TASK BRIEF
Using the entries that follow, give only the number of lines with the word "München" in them.

Data entries

------------------------

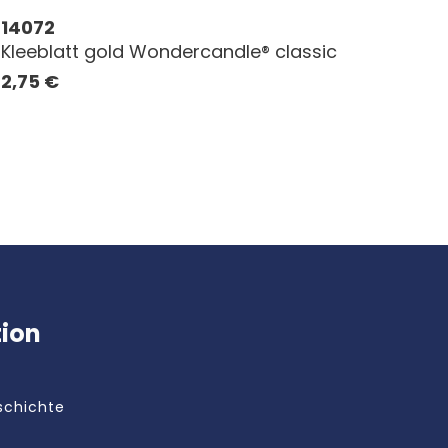
14072
Kleeblatt gold Wondercandle® classic
2,75
€
tion
schichte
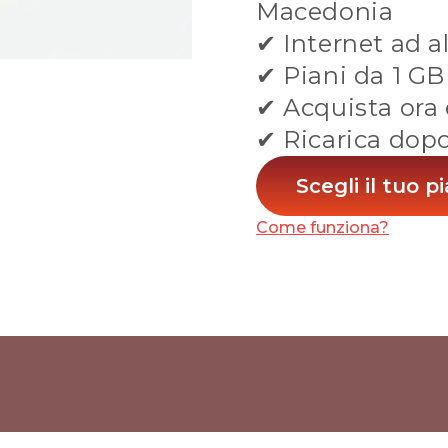
Macedonia
✔ Internet ad a
✔ Piani da 1 GB
✔ Acquista ora 
✔ Ricarica dopo 
Scegli il tuo p
Come funziona?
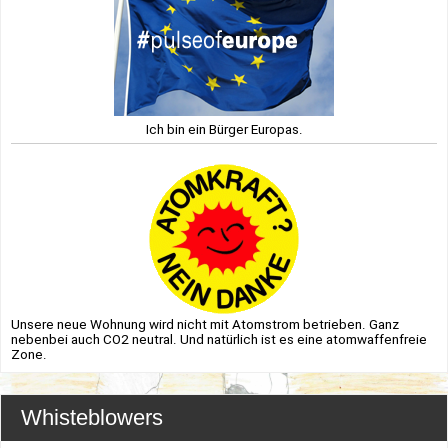
Ich bin ein Bürger Europas.
Unsere neue Wohnung wird nicht mit Atomstrom betrieben. Ganz
nebenbei auch CO2 neutral. Und natürlich ist es eine atomwaffenfreie
Zone.
Whisteblowers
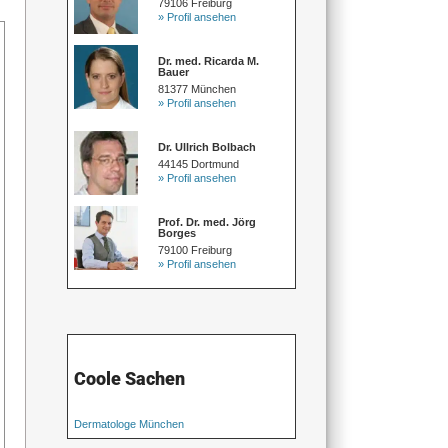
79106 Freiburg
» Profil ansehen
Dr. med. Ricarda M.
Bauer
81377 München
» Profil ansehen
Dr. Ullrich Bolbach
44145 Dortmund
» Profil ansehen
Prof. Dr. med. Jörg
Borges
79100 Freiburg
» Profil ansehen
Coole Sachen
Dermatologe München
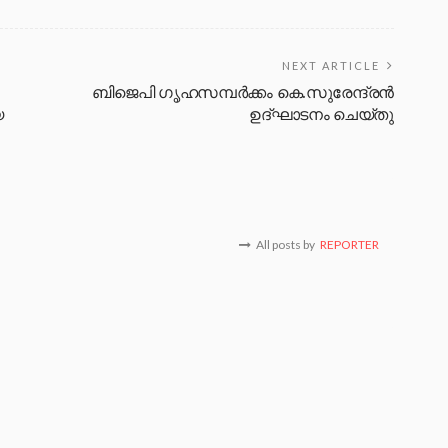
NEXT ARTICLE
ബിജെപി ​ഗൃഹസമ്പർക്കം കെ.സുരേന്ദ്രൻ
യ
ഉദ്ഘാടനം ചെയ്തു
All posts by
REPORTER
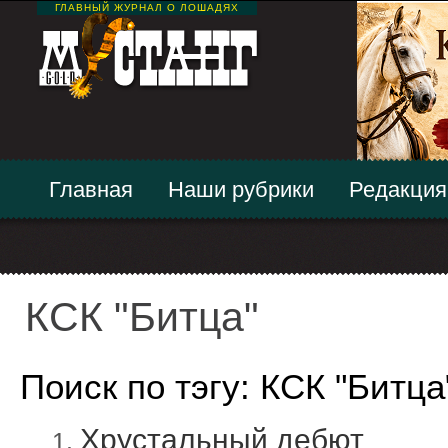
ГЛАВНЫЙ ЖУРНАЛ О ЛОШАДЯХ
Главная
Наши рубрики
Редакция
КСК "Битца"
Поиск по тэгу: КСК "Битца
Хрустальный дебют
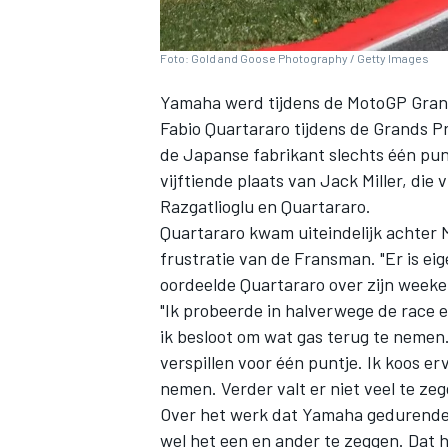
Foto: Gold and Goose Photography / Getty Images
Yamaha werd tijdens de MotoGP Grand 
Fabio Quartararo
tijdens de Grands Pri
de Japanse fabrikant slechts één pun
vijftiende plaats van
Jack Miller
, die
Razgatlioglu
en Quartararo.
Quartararo kwam uiteindelijk achter
frustratie van de Fransman. "Er is eig
oordeelde Quartararo over zijn weeke
"Ik probeerde in halverwege de race e
ik besloot om wat gas terug te nemen.
verspillen voor één puntje. Ik koos er
nemen. Verder valt er niet veel te ze
Over het werk dat Yamaha gedurende 
wel het een en ander te zeggen. Dat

------------------------

ANSWER TO THIS TASK
2